Такими сообщениями полны крымские газеты. Такие разго­воры слышатся в штабах, на улицах и в ресторанах.
Мало этого: — в газетах уже появляются апокрифические приказы Махно, в которых он именует Врангеля своим «бра­том» призывает крестьян совместно с Русской армией «бить жидов». От времени до времени в газетах начинают печататься даже сводки штаба Махно.
От его имени в Крыму выступают разные проходимцы, авантюристы и просто бандиты, именовавшие себя «отаманами» махновских отрядов. С этими «отаманами» главное командование заключает союзы, снабжает деньгами, разрешает формиро­вать на территории Крыма партизанские отряды, в частности отряд «имени батьки Махно». В свою очередь, «отаманы» про­славляют Врангеля и «Русскую армию», снабжают ставку и газетные редакции сфабрикованной ими же информацией о деятель­ности Махно. От времени до времени они куда-то таинственно исчезают. Возвращаясь с важным видом сообщают, что были у Махно, и дают ряд сенсационных сведений об успехах повстанческого движения...

Между Крымом и Дальним Востоком, между Врангелем и Семеновым устанавливается тесная связь, которая облегчалась, с одной стороны, тем, что крымский диктатор и дальневосточ­ный атаман были по существу родственными по духу людьми, а главным образом тем, что оба они в совокупности облегчали Японии осуществление ее агрессивных, хищнических планов на Дальнем Востоке. Роль связующего звена с особенным старанием выполнял представитель Японии в Крыму майор Такахаси, при посредстве которого Врангель в течение всего периода нахождения своего у власти усиленно заигрывает с Страной Восходящего Солнца.

Использовать повстанческое движение, заключить военно-политический союз с Петлюрой и затем постепенно вытеснить большевиков с Украины — вот та цель, которую еще весною 1920 года поставили себе, по-видимому, ставка и крымское пра­вительство. Тогда Петлюра находился в силе и вместе с по­ляками двигался триумфальным маршем по Украине. Однако все усилия Врангеля войти в соглашение с Польшей и пет­люровцами не давали благоприятных результатов. В частности, Петлюра весьма скептически относился к тому, что происхо­дило в Крыму, и не придавал серьезного значения попыткам Врангеля в своей политике отмежеваться от Деникина…
Это не помешало, однако, тому, что в течение лета в военных и политических кругах Крыма все время разрабаты­вался план перенесения военных действий на Украину.
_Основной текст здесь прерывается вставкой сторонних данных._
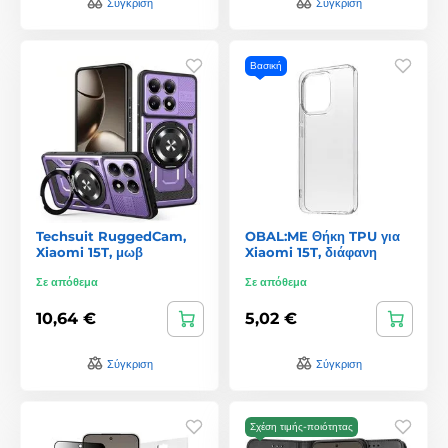
Σύγκριση
Σύγκριση
Βασική
Techsuit RuggedCam,
OBAL:ME Θήκη TPU για
Xiaomi 15T, μωβ
Xiaomi 15T, διάφανη
Σε απόθεμα
Σε απόθεμα
10,64 €
5,02 €
Σύγκριση
Σύγκριση
Σχέση τιμής-ποιότητας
С этим планом усиленно носился и генерал Слащев. Его выдвигали украинские полковники и генералы. Находившиеся в Севастополе общественные и политические деятели Украины — кадеты и пра­вые — неоднократно выступают перед Врангелем с проектами организации в Крыму украинского центра для привлечения насе­ления Украины на свою сторону.
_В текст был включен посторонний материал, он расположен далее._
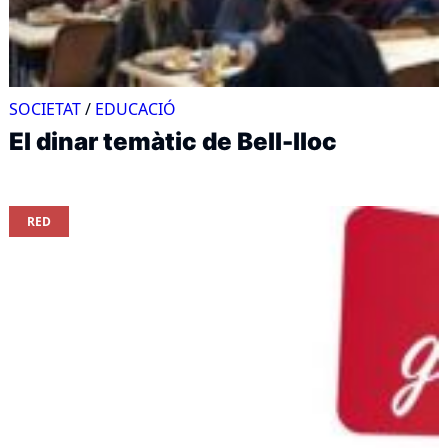
SOCIETAT
/
EDUCACIÓ
El dinar temàtic de Bell-lloc
RED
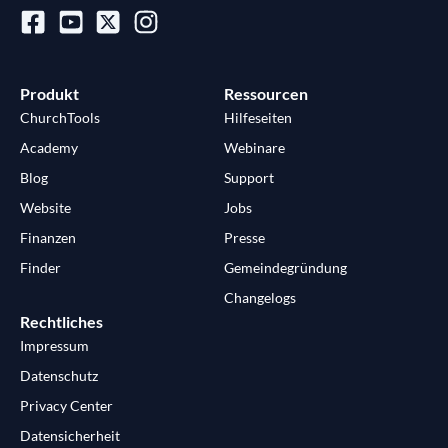
Produkt
Ressourcen
ChurchTools
Hilfeseiten
Academy
Webinare
Blog
Support
Website
Jobs
Finanzen
Presse
Finder
Gemeindegründung
Changelogs
Rechtliches
Impressum
Datenschutz
Privacy Center
Datensicherheit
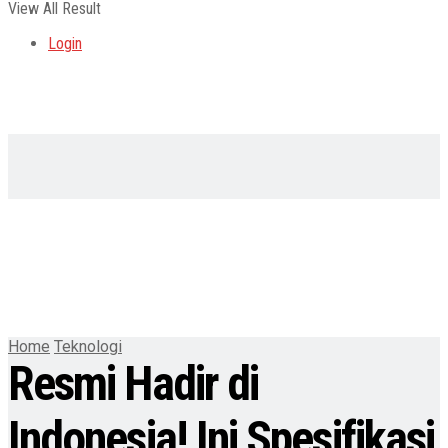
View All Result
Login
Home
Teknologi
Resmi Hadir di
Indonesia! Ini Spesifikasi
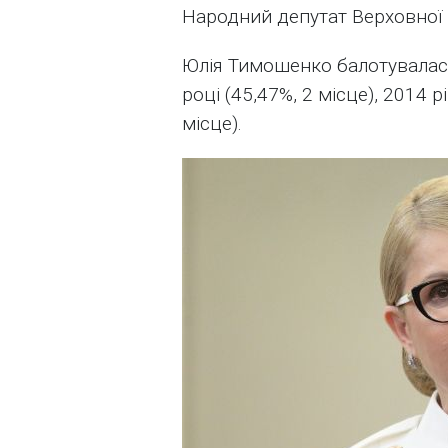
Народний депутат Верховної ра
Юлія Тимошенко балотувалася
році (45,47%, 2 місце), 2014 рі
місце).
Все это, впрочем, ограничивается одними разговорами, гру­дами исписанной бумаги, бесконечными интригами, взаимными попреками и ссорами на почве борьбы за преобладающее влияние в Крыму между лицами, претендовавшими на то, чтобы представлять Украину. Попытки заручиться поддержкой широ­ких масс Украины сводились пока лишь к афишированию фиктивного союза Врангеля с Махно.